● Problem statement: Among the lines below, tally those that contain "utente" and respond with the total only.

● Data for analysis:
>>>>>

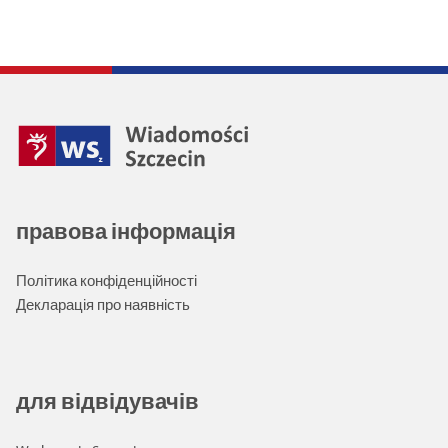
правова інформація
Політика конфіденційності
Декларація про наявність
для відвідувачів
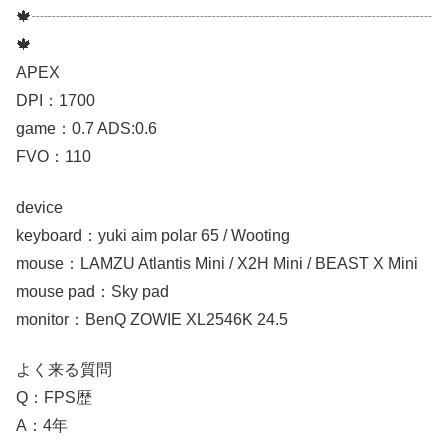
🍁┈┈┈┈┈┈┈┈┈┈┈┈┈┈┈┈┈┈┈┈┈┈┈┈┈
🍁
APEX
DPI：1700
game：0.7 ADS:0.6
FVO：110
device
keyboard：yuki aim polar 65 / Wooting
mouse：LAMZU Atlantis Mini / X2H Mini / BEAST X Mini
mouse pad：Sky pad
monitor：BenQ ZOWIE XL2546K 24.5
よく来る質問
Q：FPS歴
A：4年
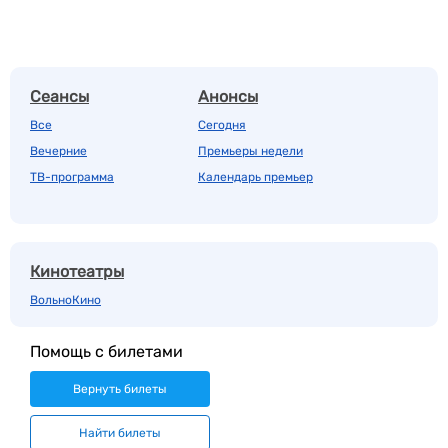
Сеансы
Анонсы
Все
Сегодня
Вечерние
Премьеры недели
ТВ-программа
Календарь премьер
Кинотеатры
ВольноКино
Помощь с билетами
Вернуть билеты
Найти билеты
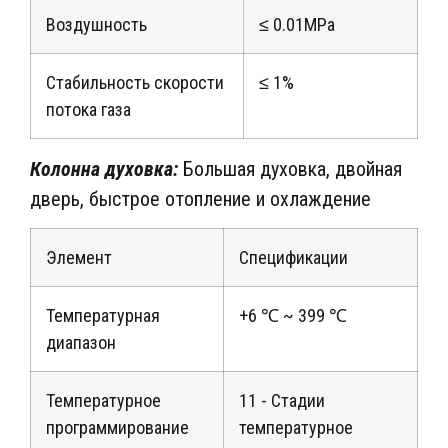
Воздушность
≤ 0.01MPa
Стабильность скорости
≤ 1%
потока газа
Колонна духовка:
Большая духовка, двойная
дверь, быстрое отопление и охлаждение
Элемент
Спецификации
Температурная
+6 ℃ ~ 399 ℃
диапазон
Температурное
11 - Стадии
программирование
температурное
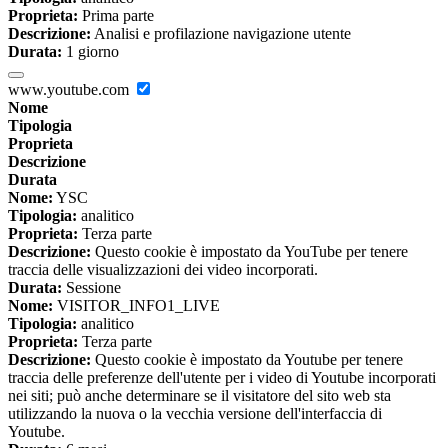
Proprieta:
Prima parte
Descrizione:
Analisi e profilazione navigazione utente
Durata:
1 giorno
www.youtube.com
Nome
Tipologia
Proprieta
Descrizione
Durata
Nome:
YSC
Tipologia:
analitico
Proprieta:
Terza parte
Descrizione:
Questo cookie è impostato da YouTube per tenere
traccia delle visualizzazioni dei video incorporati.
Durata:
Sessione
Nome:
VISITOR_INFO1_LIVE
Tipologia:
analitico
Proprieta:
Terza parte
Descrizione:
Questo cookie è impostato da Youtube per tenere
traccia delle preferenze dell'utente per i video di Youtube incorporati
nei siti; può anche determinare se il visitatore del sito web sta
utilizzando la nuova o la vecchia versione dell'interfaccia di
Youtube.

<<<<<
>>>>>

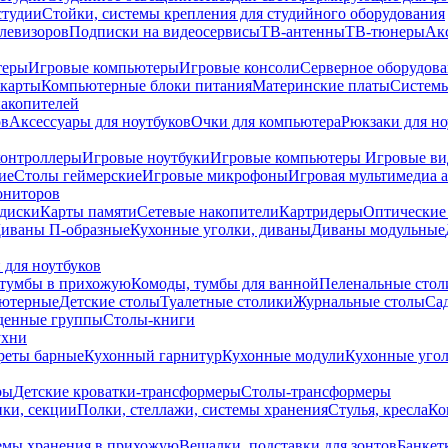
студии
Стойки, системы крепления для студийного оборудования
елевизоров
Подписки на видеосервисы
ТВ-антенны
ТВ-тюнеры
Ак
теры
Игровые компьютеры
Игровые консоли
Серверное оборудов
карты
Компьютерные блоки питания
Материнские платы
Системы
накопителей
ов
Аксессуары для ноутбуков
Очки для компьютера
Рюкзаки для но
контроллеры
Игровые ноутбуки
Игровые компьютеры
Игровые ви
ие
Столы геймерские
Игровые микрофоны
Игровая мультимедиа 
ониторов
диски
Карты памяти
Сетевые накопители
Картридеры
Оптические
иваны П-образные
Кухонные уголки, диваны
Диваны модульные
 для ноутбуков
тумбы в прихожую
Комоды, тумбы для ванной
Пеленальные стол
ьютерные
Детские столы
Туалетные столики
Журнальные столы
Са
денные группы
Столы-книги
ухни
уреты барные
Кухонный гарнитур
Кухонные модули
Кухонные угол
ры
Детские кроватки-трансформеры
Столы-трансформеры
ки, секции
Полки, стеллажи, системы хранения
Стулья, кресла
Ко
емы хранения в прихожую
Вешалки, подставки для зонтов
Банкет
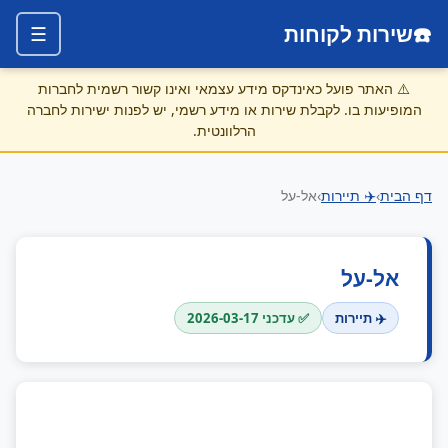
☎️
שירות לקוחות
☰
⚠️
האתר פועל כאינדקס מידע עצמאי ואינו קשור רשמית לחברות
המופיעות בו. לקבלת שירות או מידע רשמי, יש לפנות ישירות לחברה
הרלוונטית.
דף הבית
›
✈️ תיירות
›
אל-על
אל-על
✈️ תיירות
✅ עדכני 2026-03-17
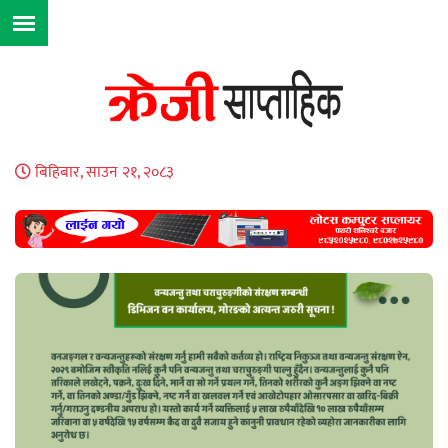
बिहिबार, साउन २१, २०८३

<<<<<
>>>>>

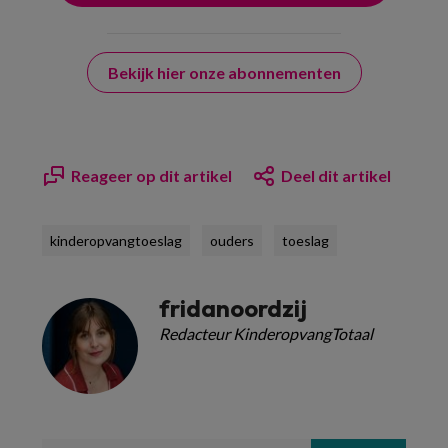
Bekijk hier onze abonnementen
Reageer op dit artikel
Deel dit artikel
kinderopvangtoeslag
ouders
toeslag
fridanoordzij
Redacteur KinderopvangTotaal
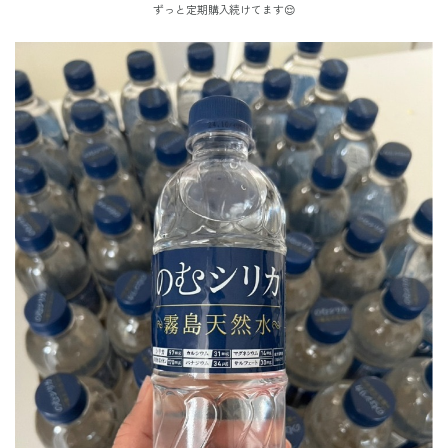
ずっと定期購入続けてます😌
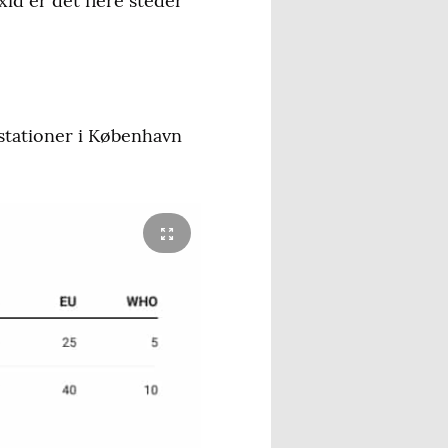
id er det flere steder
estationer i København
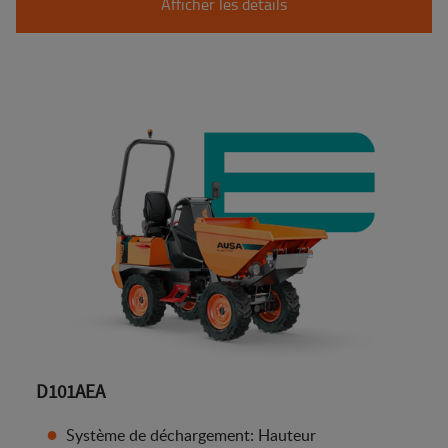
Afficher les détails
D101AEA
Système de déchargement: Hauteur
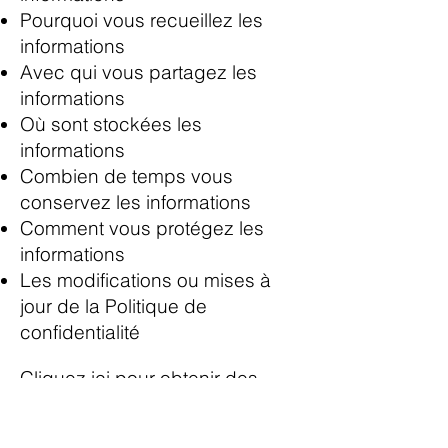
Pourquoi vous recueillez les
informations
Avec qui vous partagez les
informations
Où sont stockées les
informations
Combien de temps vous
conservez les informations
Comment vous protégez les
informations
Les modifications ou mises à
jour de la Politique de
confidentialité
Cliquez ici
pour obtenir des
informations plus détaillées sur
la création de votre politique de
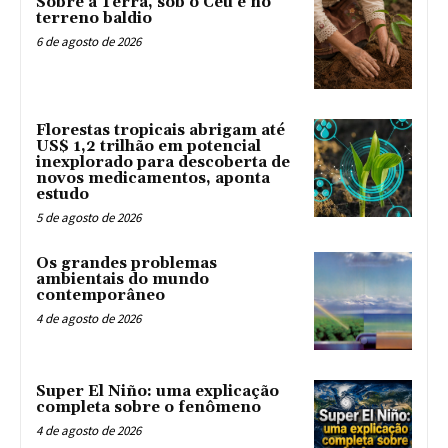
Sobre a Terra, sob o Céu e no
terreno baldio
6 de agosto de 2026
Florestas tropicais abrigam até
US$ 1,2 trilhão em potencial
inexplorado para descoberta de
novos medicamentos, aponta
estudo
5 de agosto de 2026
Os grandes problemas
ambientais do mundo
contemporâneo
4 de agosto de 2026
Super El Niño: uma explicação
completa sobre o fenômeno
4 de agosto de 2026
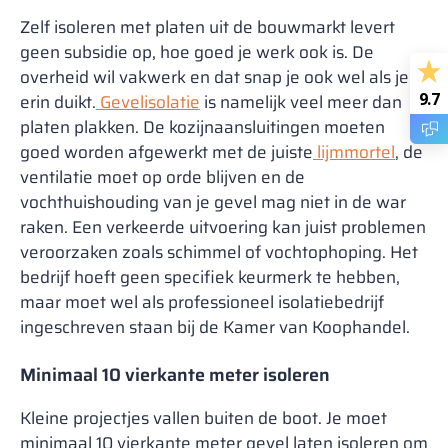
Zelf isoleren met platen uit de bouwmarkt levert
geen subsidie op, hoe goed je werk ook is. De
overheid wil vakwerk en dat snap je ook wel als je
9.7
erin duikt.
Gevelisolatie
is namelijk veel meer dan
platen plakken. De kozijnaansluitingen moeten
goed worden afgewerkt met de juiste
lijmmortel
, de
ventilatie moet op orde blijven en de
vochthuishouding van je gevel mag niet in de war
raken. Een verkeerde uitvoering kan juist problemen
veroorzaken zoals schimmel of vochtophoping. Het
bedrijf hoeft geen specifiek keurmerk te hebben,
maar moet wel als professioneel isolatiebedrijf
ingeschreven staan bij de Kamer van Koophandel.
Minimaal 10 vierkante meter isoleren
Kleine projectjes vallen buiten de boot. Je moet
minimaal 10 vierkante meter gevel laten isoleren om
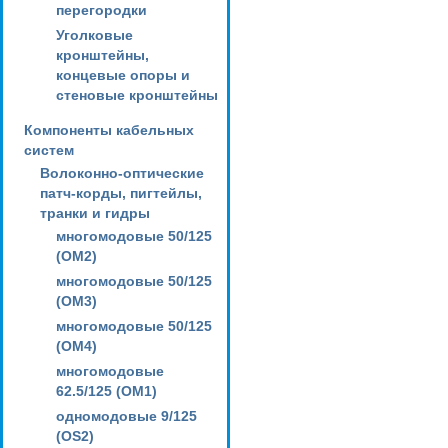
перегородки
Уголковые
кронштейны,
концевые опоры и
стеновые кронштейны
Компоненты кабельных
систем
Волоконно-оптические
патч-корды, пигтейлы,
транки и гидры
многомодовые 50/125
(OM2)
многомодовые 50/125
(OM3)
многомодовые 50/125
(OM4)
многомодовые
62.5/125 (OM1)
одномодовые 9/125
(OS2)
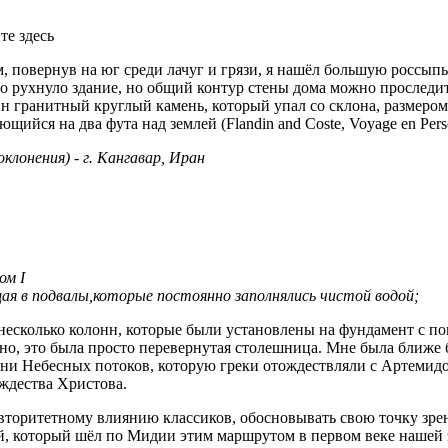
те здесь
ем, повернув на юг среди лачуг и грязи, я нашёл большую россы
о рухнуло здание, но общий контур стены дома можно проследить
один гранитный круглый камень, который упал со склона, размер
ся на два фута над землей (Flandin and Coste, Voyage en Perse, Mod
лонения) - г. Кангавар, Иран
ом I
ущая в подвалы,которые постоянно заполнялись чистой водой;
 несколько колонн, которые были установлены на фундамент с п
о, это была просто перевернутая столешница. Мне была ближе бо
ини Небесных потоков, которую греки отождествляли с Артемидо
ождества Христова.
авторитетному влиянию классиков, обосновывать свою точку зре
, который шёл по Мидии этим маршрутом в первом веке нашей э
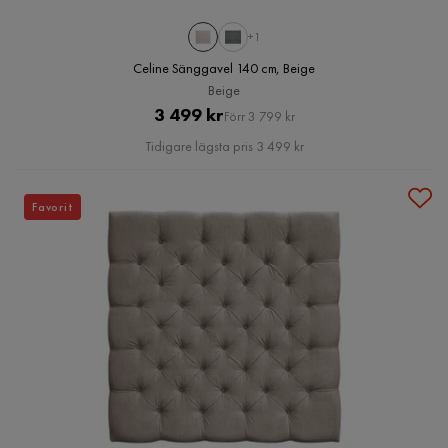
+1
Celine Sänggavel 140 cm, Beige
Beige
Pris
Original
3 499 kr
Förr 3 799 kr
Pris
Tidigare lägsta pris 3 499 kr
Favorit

<<<<<

● Task response: 2